Well for the past two years I have often found myself debilitated due to migraines. It has made it difficult to continue my education (although I have), to work and to live a normal life. I have lived with a roomate for the past two years. She owns a home and rented me a room and allowed me to set up a little computer room as well.

After all this time, i am getting my own apartment. I have never totally lived on my own. I am only in my 20's but I have already been married and divorced. (Yeh I was married young). So I lived with my parents. Then I got married. And then I lived with a roomate.

I am nervous about living alone because of how bad I get at time.s. But I am also very excited!

Sunday, August 14, 2005

Not Your Ordinary Migraines

Well,

If you have been reading my posts, you will know that I am a migraine sufferer. Living with intractable migraines is no fun. My migraines are often not your ordinary migraines. But then again, I do not know if there is such a thing.

Migraines are to last from 4-72 hours. They say if your migraine lasts for more than 72 hours, you are at an increased risk for stroke. Yet for many of us who suffer chronic migraines, we can go days, weeks or even months with a migraine of different intensity levels.

For many a migraine is something like this: severe head pain that is often one sided, perhaps dizziness, often light and sound sensitivity and vomiting. For some a migraine is a montly occurance or less.
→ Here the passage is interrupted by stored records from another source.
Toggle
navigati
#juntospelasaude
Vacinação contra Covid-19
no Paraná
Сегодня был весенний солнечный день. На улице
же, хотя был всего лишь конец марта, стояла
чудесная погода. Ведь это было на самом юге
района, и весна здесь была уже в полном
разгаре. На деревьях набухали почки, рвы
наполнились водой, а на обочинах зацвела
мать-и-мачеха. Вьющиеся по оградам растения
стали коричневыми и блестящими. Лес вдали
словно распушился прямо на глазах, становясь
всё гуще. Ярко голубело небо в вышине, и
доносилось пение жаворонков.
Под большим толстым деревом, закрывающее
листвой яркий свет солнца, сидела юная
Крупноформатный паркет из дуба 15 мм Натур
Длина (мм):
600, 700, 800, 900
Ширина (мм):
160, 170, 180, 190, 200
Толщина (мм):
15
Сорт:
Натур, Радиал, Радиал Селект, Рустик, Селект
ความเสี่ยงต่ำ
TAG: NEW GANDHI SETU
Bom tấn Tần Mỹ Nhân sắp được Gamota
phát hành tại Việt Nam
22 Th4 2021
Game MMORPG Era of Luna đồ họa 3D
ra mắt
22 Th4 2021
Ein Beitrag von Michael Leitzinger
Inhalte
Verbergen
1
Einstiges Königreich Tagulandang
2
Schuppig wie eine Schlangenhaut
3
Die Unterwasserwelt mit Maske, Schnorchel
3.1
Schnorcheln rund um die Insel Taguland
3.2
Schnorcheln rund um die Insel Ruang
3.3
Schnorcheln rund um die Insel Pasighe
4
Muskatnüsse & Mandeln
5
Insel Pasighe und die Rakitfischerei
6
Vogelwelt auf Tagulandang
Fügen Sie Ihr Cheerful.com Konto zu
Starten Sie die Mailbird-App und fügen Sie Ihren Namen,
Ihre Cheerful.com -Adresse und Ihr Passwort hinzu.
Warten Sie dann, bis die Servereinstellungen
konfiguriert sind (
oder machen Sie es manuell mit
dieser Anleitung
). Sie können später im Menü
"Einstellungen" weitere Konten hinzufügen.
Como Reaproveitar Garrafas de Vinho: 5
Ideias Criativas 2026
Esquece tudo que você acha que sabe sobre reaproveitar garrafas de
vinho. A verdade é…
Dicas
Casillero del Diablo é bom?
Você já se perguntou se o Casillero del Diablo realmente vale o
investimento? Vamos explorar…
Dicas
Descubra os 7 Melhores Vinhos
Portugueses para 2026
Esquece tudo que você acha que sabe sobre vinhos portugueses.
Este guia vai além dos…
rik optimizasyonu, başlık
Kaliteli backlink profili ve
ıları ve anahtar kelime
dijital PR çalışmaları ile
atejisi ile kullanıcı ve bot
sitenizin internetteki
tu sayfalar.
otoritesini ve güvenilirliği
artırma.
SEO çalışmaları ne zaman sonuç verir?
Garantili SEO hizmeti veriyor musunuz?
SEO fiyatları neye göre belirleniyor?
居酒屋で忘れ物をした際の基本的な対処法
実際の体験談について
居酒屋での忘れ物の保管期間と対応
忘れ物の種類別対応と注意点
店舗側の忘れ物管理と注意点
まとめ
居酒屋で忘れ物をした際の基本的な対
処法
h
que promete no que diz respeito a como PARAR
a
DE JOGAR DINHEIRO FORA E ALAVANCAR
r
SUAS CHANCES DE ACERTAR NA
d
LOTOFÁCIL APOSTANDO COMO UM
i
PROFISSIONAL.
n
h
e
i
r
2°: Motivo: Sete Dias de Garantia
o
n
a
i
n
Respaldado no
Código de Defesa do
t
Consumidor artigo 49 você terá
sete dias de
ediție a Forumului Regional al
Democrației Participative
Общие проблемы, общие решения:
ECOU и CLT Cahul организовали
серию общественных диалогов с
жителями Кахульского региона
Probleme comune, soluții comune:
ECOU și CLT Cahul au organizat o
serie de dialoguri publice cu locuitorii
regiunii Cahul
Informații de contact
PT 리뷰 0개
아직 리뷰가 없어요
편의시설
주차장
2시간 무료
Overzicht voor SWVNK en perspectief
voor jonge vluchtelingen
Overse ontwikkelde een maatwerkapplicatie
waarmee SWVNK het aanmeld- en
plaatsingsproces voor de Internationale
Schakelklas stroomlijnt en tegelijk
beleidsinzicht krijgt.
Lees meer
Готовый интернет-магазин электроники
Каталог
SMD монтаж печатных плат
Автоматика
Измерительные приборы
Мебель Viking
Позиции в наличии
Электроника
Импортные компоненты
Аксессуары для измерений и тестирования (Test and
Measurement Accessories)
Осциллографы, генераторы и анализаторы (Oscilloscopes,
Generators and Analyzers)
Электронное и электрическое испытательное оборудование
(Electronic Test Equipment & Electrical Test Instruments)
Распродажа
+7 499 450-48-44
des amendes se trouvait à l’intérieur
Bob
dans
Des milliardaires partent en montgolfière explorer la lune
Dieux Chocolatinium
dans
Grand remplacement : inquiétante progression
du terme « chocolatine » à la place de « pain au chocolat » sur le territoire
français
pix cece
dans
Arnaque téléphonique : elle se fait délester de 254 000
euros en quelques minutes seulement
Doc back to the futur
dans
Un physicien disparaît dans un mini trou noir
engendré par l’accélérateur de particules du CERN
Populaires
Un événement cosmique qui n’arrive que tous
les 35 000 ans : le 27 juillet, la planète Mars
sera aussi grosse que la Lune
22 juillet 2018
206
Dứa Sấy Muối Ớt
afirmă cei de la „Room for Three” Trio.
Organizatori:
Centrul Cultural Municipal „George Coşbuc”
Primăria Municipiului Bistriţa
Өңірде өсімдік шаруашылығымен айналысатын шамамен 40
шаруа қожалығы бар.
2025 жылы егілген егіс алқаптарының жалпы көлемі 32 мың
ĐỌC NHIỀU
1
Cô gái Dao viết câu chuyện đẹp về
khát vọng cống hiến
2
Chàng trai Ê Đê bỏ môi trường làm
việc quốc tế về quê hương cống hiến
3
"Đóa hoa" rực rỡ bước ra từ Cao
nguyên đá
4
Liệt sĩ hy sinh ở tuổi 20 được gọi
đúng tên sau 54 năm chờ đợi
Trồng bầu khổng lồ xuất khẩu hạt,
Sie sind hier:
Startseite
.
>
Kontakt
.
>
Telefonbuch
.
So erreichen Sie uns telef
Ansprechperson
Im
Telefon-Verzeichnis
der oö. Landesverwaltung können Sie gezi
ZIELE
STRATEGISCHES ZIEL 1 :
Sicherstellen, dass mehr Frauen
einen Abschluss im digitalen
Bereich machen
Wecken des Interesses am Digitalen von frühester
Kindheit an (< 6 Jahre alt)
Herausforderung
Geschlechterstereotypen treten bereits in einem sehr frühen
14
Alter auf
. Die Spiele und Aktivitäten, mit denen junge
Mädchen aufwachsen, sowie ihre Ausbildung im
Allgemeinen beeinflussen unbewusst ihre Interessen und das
For others of us it is a weekly, several times a week or even at times a daily occurance.

Some symptoms of stroke include numbness in the face, arms or legs (most often on one side of the body, slurred speech or difficulty speaking, acting confused or incoherant, difficulty seeing, loss of balance or coordination. And yet for some migraine suffers such as myself these are common migraine symptoms for us.

During a severe attack, I often become confused or disoriented. The worse thing that ever happened to me was driving home from work with a migraine. This was before I began working from home. I was drving and all the sudden i "awoke" to realize I was in the middle of an intersection with cars coming at me. Everything worked out ok, but it was scary.

I often experience severely blurred and foggy vision and even sometimes I cannot see out of one of my eyes or have tunnel vision. There are often times when my hand or foot is numb or I become weak on one side of my body. But for me this is part of my migraines.